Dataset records

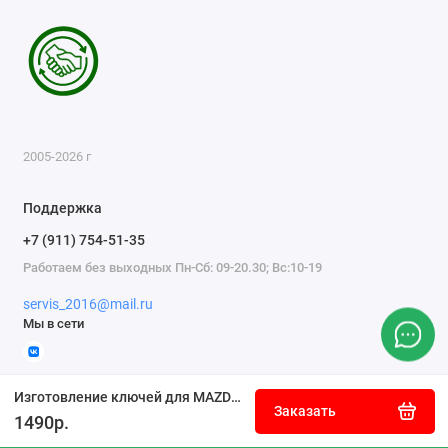
2005-2026 г
Поддержка
+7 (911) 754-51-35
Работаем без выходных Пн-Сб: 09-20.30; Вс:10-19
servis_2016@mail.ru
Мы в сети
Изготовление ключей для MAZDA Proceed
Заказать
1490р.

**Instructions to follow**
Except for the pictures, set down all of the records exactly as they are.

**Task output**
2005-2026 г
Поддержка
+7 (911) 754-51-35
Работаем без выходных Пн-Сб: 09-20.30; Вс:10-19
servis_2016@mail.ru
Мы в сети
Изготовление ключей для MAZDA Proceed
Заказать
1490р.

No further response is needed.